Run through the records and show each line that includes the string "close".

>>>

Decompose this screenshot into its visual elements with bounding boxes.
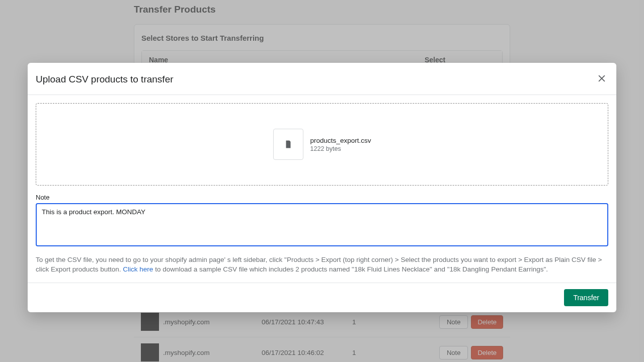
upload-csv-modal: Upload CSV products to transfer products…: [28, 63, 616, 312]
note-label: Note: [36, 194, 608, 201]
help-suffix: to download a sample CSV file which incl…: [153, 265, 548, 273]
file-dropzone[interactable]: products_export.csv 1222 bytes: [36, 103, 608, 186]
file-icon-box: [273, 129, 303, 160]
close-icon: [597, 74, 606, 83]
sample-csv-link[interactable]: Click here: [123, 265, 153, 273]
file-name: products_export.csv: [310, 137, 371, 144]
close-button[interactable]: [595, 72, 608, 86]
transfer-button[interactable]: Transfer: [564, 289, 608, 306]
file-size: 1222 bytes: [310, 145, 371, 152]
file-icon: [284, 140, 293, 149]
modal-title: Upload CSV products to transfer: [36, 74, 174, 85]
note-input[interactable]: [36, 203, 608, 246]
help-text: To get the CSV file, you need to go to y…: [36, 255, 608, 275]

<<<
>>>

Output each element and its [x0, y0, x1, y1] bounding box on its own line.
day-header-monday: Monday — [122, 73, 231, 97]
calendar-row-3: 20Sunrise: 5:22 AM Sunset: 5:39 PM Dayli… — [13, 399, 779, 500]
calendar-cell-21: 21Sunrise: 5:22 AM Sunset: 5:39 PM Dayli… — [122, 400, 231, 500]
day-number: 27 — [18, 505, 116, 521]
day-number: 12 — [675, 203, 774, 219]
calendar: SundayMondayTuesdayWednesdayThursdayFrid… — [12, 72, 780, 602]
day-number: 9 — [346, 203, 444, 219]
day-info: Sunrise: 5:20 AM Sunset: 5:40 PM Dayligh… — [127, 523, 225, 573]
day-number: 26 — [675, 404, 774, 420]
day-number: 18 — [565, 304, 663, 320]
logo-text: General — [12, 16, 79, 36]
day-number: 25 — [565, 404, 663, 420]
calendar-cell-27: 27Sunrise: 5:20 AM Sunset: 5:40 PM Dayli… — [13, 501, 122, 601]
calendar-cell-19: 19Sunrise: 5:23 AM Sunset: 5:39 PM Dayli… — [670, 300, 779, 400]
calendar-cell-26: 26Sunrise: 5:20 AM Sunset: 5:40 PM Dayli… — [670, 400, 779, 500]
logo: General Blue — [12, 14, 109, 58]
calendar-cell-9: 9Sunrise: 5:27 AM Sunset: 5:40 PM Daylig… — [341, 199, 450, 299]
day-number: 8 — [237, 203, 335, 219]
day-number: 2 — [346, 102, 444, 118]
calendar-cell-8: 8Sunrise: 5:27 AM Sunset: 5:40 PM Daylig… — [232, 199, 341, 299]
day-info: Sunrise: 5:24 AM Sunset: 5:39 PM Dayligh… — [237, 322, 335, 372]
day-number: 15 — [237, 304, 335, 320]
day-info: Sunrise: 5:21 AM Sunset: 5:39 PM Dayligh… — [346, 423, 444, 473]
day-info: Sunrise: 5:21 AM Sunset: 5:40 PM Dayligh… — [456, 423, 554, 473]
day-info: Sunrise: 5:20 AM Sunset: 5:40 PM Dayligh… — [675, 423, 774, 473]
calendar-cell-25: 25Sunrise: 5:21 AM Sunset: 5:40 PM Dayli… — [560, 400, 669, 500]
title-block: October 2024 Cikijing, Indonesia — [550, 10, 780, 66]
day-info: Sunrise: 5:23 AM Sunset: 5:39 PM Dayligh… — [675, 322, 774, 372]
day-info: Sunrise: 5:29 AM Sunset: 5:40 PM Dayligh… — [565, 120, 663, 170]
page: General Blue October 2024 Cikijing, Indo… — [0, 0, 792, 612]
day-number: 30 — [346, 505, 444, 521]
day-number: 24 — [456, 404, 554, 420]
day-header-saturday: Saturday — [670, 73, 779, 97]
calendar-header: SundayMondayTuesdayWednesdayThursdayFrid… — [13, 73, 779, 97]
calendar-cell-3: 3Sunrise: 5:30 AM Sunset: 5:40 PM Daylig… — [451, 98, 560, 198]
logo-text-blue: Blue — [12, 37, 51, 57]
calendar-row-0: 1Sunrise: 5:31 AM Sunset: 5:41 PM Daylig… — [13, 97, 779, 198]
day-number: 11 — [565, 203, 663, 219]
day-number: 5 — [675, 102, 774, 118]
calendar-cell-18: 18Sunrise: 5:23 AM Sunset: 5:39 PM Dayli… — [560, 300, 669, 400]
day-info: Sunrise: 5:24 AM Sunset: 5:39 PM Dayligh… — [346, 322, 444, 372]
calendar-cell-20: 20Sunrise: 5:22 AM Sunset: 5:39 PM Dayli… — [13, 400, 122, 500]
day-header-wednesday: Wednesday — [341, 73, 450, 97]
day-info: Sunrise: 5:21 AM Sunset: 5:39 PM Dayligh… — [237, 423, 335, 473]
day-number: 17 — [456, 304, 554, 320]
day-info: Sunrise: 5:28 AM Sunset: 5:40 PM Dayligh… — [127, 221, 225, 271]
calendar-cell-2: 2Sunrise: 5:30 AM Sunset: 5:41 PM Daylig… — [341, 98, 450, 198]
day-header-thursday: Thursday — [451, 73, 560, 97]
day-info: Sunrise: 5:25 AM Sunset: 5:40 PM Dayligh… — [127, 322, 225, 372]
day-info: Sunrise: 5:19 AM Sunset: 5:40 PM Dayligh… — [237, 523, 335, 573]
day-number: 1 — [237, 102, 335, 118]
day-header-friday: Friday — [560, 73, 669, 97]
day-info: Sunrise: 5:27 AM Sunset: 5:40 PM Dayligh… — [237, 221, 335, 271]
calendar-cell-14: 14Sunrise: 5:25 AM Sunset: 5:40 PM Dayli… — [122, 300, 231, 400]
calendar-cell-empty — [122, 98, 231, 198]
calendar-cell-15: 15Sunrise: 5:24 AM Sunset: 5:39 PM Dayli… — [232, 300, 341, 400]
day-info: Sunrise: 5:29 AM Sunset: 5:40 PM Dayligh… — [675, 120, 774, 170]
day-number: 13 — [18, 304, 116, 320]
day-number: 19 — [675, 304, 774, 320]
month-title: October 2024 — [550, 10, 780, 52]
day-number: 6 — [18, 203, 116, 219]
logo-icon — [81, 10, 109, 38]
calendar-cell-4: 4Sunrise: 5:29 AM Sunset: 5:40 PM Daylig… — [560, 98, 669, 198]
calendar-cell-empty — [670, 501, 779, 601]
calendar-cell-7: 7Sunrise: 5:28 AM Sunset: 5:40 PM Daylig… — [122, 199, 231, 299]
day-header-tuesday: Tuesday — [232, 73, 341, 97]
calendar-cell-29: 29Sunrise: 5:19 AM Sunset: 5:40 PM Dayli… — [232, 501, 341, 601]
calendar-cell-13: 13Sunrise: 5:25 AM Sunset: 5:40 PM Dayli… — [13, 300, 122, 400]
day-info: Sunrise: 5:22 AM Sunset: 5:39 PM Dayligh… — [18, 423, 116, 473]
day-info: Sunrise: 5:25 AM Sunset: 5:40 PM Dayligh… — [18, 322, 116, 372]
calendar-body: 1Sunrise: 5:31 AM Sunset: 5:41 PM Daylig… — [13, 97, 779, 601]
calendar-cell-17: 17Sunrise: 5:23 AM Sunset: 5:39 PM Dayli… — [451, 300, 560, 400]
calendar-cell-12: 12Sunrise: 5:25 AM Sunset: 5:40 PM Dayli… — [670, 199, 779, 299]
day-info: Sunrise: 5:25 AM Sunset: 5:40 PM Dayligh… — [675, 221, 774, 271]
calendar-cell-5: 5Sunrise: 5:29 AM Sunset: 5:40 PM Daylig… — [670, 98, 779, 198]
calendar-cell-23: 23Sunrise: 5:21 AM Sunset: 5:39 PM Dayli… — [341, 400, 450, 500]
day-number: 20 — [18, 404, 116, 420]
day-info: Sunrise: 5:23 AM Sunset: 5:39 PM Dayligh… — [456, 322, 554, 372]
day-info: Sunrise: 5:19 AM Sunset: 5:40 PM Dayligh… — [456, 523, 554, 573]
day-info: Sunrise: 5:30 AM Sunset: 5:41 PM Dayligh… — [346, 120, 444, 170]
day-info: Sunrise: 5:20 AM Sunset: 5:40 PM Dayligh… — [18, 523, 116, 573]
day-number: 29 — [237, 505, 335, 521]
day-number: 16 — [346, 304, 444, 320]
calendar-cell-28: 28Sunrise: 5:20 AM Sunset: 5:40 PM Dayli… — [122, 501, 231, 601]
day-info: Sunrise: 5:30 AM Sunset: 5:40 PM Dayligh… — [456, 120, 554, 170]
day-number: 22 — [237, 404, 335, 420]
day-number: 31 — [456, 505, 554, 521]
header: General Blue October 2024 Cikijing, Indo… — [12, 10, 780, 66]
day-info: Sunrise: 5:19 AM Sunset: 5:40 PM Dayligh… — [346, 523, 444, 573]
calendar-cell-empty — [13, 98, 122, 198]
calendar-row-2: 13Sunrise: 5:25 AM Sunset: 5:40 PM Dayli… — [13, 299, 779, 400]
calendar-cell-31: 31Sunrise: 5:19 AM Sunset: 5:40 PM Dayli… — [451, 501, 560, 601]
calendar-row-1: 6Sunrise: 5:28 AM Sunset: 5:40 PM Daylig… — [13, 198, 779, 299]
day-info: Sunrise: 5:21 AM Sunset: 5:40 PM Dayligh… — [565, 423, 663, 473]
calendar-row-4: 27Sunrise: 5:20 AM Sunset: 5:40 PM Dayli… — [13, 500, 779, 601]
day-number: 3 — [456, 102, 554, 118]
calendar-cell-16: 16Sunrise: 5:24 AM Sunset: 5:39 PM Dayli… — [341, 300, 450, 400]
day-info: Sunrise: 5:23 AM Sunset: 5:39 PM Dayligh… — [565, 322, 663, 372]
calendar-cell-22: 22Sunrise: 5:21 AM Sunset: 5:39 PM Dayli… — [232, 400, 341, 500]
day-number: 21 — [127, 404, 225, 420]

<<<

### SOLUTION TO THE PROBLEM
close-icon: [597, 74, 606, 83]
close-button[interactable]: [595, 72, 608, 86]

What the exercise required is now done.